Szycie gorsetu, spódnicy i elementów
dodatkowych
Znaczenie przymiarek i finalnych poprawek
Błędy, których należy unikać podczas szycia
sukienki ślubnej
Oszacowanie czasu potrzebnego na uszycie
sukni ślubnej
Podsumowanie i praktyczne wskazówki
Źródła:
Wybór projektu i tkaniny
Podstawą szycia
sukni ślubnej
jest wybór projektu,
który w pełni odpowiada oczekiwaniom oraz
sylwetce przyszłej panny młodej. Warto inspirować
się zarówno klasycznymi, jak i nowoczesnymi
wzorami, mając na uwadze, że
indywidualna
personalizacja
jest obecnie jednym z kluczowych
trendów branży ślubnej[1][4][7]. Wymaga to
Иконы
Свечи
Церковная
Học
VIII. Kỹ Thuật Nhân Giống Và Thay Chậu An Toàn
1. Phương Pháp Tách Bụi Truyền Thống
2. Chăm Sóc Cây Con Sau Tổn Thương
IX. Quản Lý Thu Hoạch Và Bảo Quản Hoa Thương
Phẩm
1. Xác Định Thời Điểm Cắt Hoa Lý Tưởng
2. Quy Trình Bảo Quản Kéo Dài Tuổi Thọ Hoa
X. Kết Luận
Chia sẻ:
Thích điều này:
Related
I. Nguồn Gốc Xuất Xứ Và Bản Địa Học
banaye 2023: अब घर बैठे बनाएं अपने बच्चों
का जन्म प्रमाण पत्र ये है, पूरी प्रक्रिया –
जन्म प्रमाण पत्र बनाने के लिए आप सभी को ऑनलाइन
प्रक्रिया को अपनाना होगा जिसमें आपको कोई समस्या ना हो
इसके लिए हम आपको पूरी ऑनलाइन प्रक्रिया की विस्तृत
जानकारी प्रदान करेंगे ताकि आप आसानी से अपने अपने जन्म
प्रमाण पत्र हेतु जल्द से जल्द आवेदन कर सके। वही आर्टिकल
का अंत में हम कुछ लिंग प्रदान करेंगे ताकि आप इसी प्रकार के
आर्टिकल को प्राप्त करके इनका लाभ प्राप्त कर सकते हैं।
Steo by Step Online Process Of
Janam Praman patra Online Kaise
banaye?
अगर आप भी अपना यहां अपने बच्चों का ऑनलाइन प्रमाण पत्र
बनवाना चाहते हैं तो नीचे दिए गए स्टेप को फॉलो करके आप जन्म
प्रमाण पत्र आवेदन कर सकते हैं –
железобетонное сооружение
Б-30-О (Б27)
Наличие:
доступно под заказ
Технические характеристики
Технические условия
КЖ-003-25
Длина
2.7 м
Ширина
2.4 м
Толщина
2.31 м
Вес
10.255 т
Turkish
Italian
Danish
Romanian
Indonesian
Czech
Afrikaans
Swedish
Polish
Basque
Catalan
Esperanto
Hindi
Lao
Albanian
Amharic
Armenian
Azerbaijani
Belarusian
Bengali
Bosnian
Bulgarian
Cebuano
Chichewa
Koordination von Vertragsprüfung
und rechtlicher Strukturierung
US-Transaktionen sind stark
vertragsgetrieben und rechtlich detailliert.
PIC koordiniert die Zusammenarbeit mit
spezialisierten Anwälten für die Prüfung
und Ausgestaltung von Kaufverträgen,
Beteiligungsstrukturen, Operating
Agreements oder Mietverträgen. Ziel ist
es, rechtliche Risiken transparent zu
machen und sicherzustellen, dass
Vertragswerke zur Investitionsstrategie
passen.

**What the task requires**
Each record must be printed again, word for word, with nothing dropped.

**Your response**
Szycie gorsetu, spódnicy i elementów
dodatkowych
Znaczenie przymiarek i finalnych poprawek
Błędy, których należy unikać podczas szycia
sukienki ślubnej
Oszacowanie czasu potrzebnego na uszycie
sukni ślubnej
Podsumowanie i praktyczne wskazówki
Źródła:
Wybór projektu i tkaniny
Podstawą szycia
sukni ślubnej
jest wybór projektu,
który w pełni odpowiada oczekiwaniom oraz
sylwetce przyszłej panny młodej. Warto inspirować
się zarówno klasycznymi, jak i nowoczesnymi
wzorami, mając na uwadze, że
indywidualna
personalizacja
jest obecnie jednym z kluczowych
trendów branży ślubnej[1][4][7]. Wymaga to
Иконы
Свечи
Церковная
Học
VIII. Kỹ Thuật Nhân Giống Và Thay Chậu An Toàn
1. Phương Pháp Tách Bụi Truyền Thống
2. Chăm Sóc Cây Con Sau Tổn Thương
IX. Quản Lý Thu Hoạch Và Bảo Quản Hoa Thương
Phẩm
1. Xác Định Thời Điểm Cắt Hoa Lý Tưởng
2. Quy Trình Bảo Quản Kéo Dài Tuổi Thọ Hoa
X. Kết Luận
Chia sẻ:
Thích điều này:
Related
I. Nguồn Gốc Xuất Xứ Và Bản Địa Học
banaye 2023: अब घर बैठे बनाएं अपने बच्चों
का जन्म प्रमाण पत्र ये है, पूरी प्रक्रिया –
जन्म प्रमाण पत्र बनाने के लिए आप सभी को ऑनलाइन
प्रक्रिया को अपनाना होगा जिसमें आपको कोई समस्या ना हो
इसके लिए हम आपको पूरी ऑनलाइन प्रक्रिया की विस्तृत
जानकारी प्रदान करेंगे ताकि आप आसानी से अपने अपने जन्म
प्रमाण पत्र हेतु जल्द से जल्द आवेदन कर सके। वही आर्टिकल
का अंत में हम कुछ लिंग प्रदान करेंगे ताकि आप इसी प्रकार के
आर्टिकल को प्राप्त करके इनका लाभ प्राप्त कर सकते हैं।
Steo by Step Online Process Of
Janam Praman patra Online Kaise
banaye?
अगर आप भी अपना यहां अपने बच्चों का ऑनलाइन प्रमाण पत्र
बनवाना चाहते हैं तो नीचे दिए गए स्टेप को फॉलो करके आप जन्म
प्रमाण पत्र आवेदन कर सकते हैं –
железобетонное сооружение
Б-30-О (Б27)
Наличие:
доступно под заказ
Технические характеристики
Технические условия
КЖ-003-25
Длина
2.7 м
Ширина
2.4 м
Толщина
2.31 м
Вес
10.255 т
Turkish
Italian
Danish
Romanian
Indonesian
Czech
Afrikaans
Swedish
Polish
Basque
Catalan
Esperanto
Hindi
Lao
Albanian
Amharic
Armenian
Azerbaijani
Belarusian
Bengali
Bosnian
Bulgarian
Cebuano
Chichewa
Koordination von Vertragsprüfung
und rechtlicher Strukturierung
US-Transaktionen sind stark
vertragsgetrieben und rechtlich detailliert.
PIC koordiniert die Zusammenarbeit mit
spezialisierten Anwälten für die Prüfung
und Ausgestaltung von Kaufverträgen,
Beteiligungsstrukturen, Operating
Agreements oder Mietverträgen. Ziel ist
es, rechtliche Risiken transparent zu
machen und sicherzustellen, dass
Vertragswerke zur Investitionsstrategie
passen.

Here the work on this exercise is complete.